▸ **WORK INSTRUCTIONS**:
Extract every line of the material that holds the string "sarà".

(Beginning of AVAILABLE RECORDS)

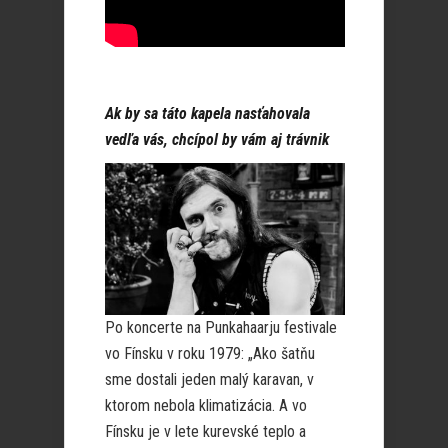
Ak by sa táto kapela nasťahovala
vedľa vás, chcípol by vám aj trávnik
Po koncerte na Punkahaarju festivale
vo Fínsku v roku 1979: „Ako šatňu
sme dostali jeden malý karavan, v
ktorom nebola klimatizácia. A vo
Fínsku je v lete kurevské teplo a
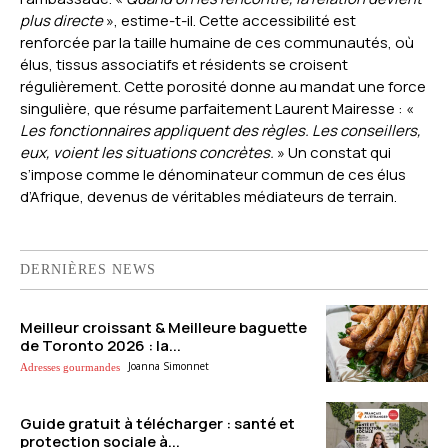
plus directe
», estime-t-il. Cette accessibilité est
renforcée par la taille humaine de ces communautés, où
élus, tissus associatifs et résidents se croisent
régulièrement. Cette porosité donne au mandat une force
singulière, que résume parfaitement Laurent Mairesse : «
Les fonctionnaires appliquent des règles. Les conseillers,
eux, voient les situations concrètes.
» Un constat qui
s’impose comme le dénominateur commun de ces élus
d’Afrique, devenus de véritables médiateurs de terrain.
DERNIÈRES NEWS
Meilleur croissant & Meilleure baguette
de Toronto 2026 : la...
Joanna Simonnet
Adresses gourmandes
Guide gratuit à télécharger : santé et
protection sociale à...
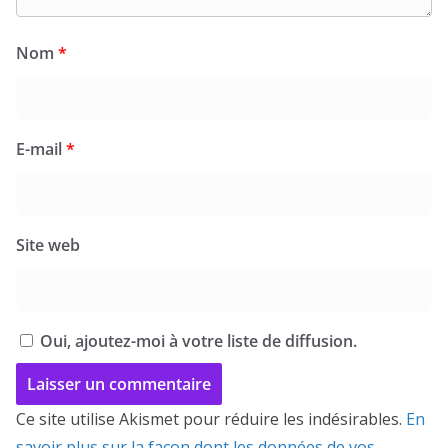
Nom
*
E-mail
*
Site web
Oui, ajoutez-moi à votre liste de diffusion.
Ce site utilise Akismet pour réduire les indésirables.
En
savoir plus sur la façon dont les données de vos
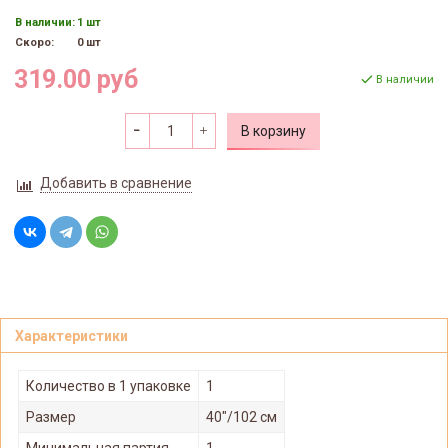
В наличии:
1 шт
Скоро:
0 шт
319.00 руб
В наличии
В корзину
Добавить в сравнение
Характеристики
Количество в 1 упаковке
1
Размер
40"/102 см
Минимальная партия
1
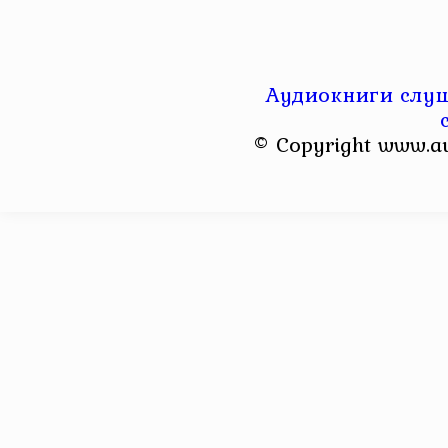
Аудиокниги слуш
© Copyright www.a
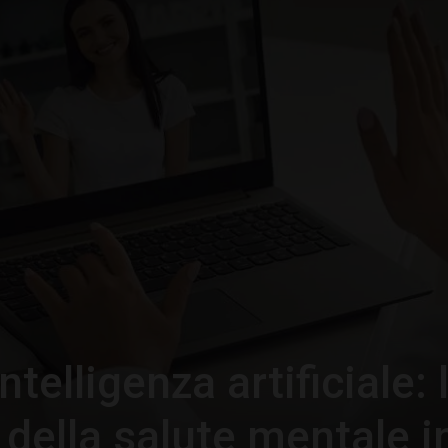
–
Portale
del
telligenza artificiale: 
Diritto
 della salute mentale i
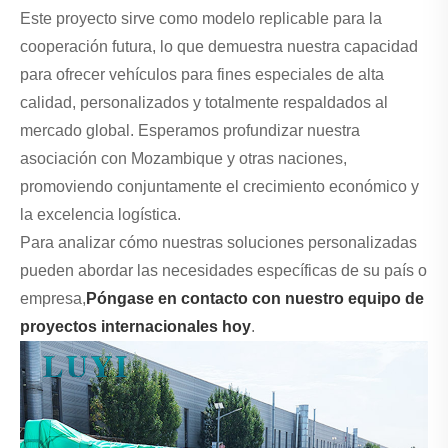
Este proyecto sirve como modelo replicable para la
cooperación futura, lo que demuestra nuestra capacidad
para ofrecer vehículos para fines especiales de alta
calidad, personalizados y totalmente respaldados al
mercado global. Esperamos profundizar nuestra
asociación con Mozambique y otras naciones,
promoviendo conjuntamente el crecimiento económico y
la excelencia logística.
Para analizar cómo nuestras soluciones personalizadas
pueden abordar las necesidades específicas de su país o
empresa,
Póngase en contacto con nuestro equipo de
proyectos internacionales hoy
.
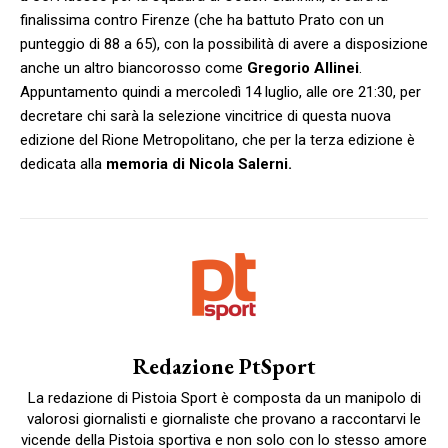
finalissima contro Firenze (che ha battuto Prato con un
punteggio di 88 a 65), con la possibilità di avere a disposizione
anche un altro biancorosso come
Gregorio Allinei
.
Appuntamento quindi a mercoledì 14 luglio, alle ore 21:30, per
decretare chi sarà la selezione vincitrice di questa nuova
edizione del Rione Metropolitano, che per la terza edizione è
dedicata alla
memoria di Nicola Salerni.
Redazione PtSport
La redazione di Pistoia Sport è composta da un manipolo di
valorosi giornalisti e giornaliste che provano a raccontarvi le
vicende della Pistoia sportiva e non solo con lo stesso amore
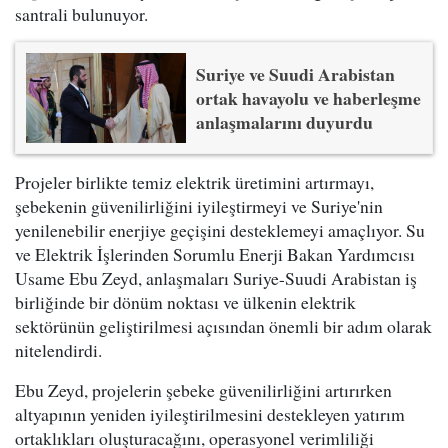
santrali bulunuyor.
Suriye ve Suudi Arabistan
ortak havayolu ve haberleşme
anlaşmalarını duyurdu
Projeler birlikte temiz elektrik üretimini artırmayı,
şebekenin güvenilirliğini iyileştirmeyi ve Suriye'nin
yenilenebilir enerjiye geçişini desteklemeyi amaçlıyor. Su
ve Elektrik İşlerinden Sorumlu Enerji Bakan Yardımcısı
Usame Ebu Zeyd, anlaşmaları Suriye-Suudi Arabistan iş
birliğinde bir dönüm noktası ve ülkenin elektrik
sektörünün geliştirilmesi açısından önemli bir adım olarak
nitelendirdi.
Ebu Zeyd, projelerin şebeke güvenilirliğini artırırken
altyapının yeniden iyileştirilmesini destekleyen yatırım
ortaklıkları oluşturacağını, operasyonel verimliliği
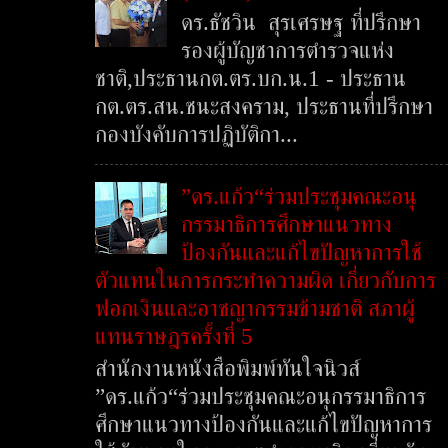
ดร.ธัชวิน สุรเศรษฐ ที่ปรึกษา
รองผู้บัญชาการตำรวจแห่ง
ชาติ,ประธานกต.ตร.บก.น.1 - ประธาน
กต.ตร.สน.ชนะสงคราม, ประธานที่ปรึกษา
กองบังคับการปฏิบัติกา...
”ดร.แก้ว“ร่วมประชุมคณะอนุ
กรรมาธิการศึกษาแนวทาง
ป้องกันและแก้ไขปัญหาการใช้
ตัวแทนในการกระทำความผิด เกี่ยวกับการ
ฟอกเงินและอาชญากรรมข้ามชาติ สภาผู้
แทนราษฎรครั้งที่ 5
สำนักงานหนังสือพิมพ์ทันใจนิวส์
”ดร.แก้ว“ร่วมประชุมคณะอนุกรรมาธิการ
ศึกษาแนวทางป้องกันและแก้ไขปัญหาการ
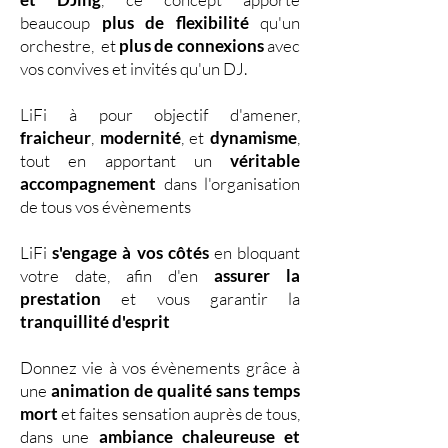
beaucoup
plus de flexibilité
qu'un
orchestre, et
plus de connexions
avec
vos convives et invités qu'un DJ.
LiFi à pour objectif d'amener,
fraicheur
,
modernité
, et
dynamisme
,
tout en apportant un
véritable
accompagnement
dans l'organisation
de tous vos évènements
LiFi
s'engage à vos côtés
en bloquant
votre date, afin d'en
assurer la
prestation
et vous garantir la
tranquillité d'esprit
Donnez vie à vos évènements grâce à
une
animation de qualité sans temps
mort
et faites sensation auprès de tous,
dans une
ambiance chaleureuse et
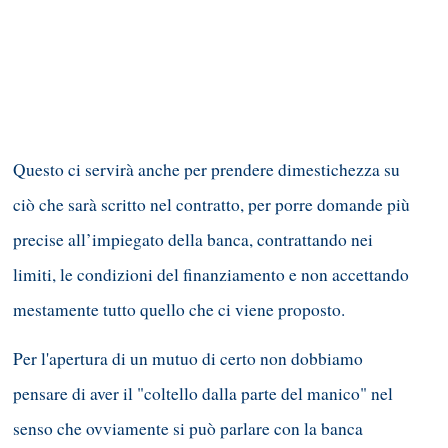
Questo ci servirà anche per prendere dimestichezza su
ciò che sarà scritto nel contratto, per porre domande più
precise all’impiegato della banca, contrattando nei
limiti, le condizioni del finanziamento e non accettando
mestamente tutto quello che ci viene proposto.
Per l'apertura di un mutuo di certo non dobbiamo
pensare di aver il "coltello dalla parte del manico" nel
senso che ovviamente si può parlare con la banca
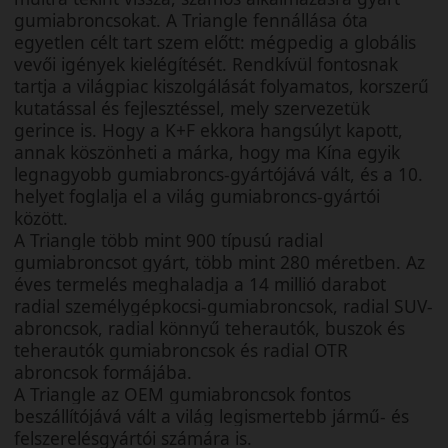
gumiabroncsokat. A Triangle fennállása óta
egyetlen célt tart szem előtt: mégpedig a globális
vevői igények kielégítését. Rendkívül fontosnak
tartja a világpiac kiszolgálását folyamatos, korszerű
kutatással és fejlesztéssel, mely szervezetük
gerince is. Hogy a K+F ekkora hangsúlyt kapott,
annak köszönheti a márka, hogy ma Kína egyik
legnagyobb gumiabroncs-gyártójává vált, és a 10.
helyet foglalja el a világ gumiabroncs-gyártói
között.
A Triangle több mint 900 típusú radial
gumiabroncsot gyárt, több mint 280 méretben. Az
éves termelés meghaladja a 14 millió darabot
radial személygépkocsi-gumiabroncsok, radial SUV-
abroncsok, radial könnyű teherautók, buszok és
teherautók gumiabroncsok és radial OTR
abroncsok formájába.
A Triangle az OEM gumiabroncsok fontos
beszállítójává vált a világ legismertebb jármű- és
felszerelésgyártói számára is.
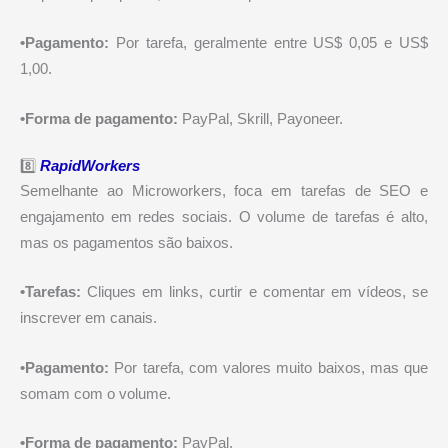
•Pagamento:
Por tarefa, geralmente entre US$ 0,05 e US$
1,00.
•Forma de pagamento:
PayPal, Skrill, Payoneer.
8️⃣
RapidWorkers
Semelhante ao Microworkers, foca em tarefas de SEO e
engajamento em redes sociais. O volume de tarefas é alto,
mas os pagamentos são baixos.
•Tarefas:
Cliques em links, curtir e comentar em vídeos, se
inscrever em canais.
•Pagamento:
Por tarefa, com valores muito baixos, mas que
somam com o volume.
•Forma de pagamento:
PayPal.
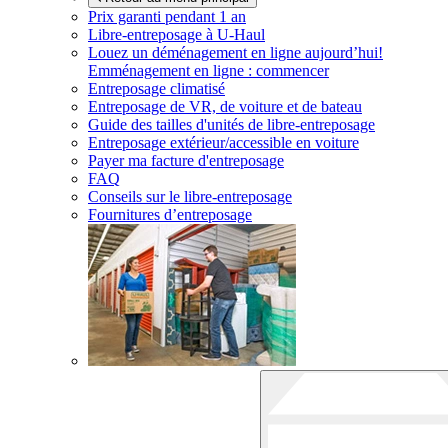
Prix garanti pendant 1 an
Libre-entreposage à
U-Haul
Louez un déménagement en ligne aujourd’hui!
Emménagement en ligne : commencer
Entreposage climatisé
Entreposage de VR, de voiture et de bateau
Guide des tailles d'unités de libre-entreposage
Entreposage extérieur/accessible en voiture
Payer ma facture d'entreposage
FAQ
Conseils sur le libre-entreposage
Fournitures d’entreposage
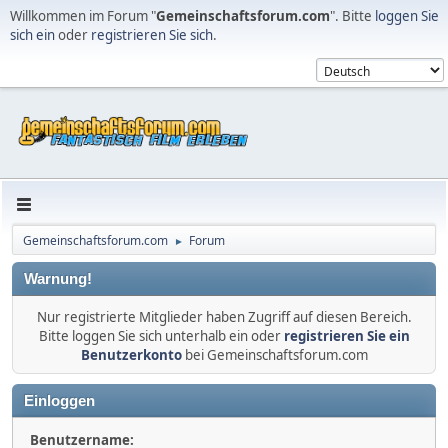
Willkommen im Forum "
Gemeinschaftsforum.com
". Bitte
loggen Sie
sich ein
oder
registrieren Sie sich
.
Gemeinschaftsforum.com
Forum
►
Warnung!
Nur registrierte Mitglieder haben Zugriff auf diesen Bereich.
Bitte loggen Sie sich unterhalb ein oder
registrieren Sie ein
Benutzerkonto
bei Gemeinschaftsforum.com
Einloggen
Benutzername:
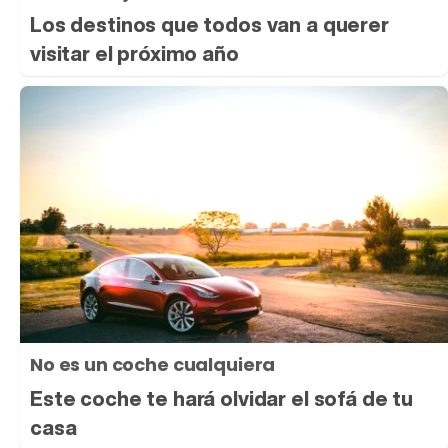
Los destinos que todos van a querer
visitar el próximo año
No es un coche cualquiera
Este coche te hará olvidar el sofá de tu
casa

(End of AVAILABLE RECORDS)

▸ **RESULT**:
decretare chi sarà la selezione vincitrice di questa nuova
ciò che sarà scritto nel contratto, per porre domande più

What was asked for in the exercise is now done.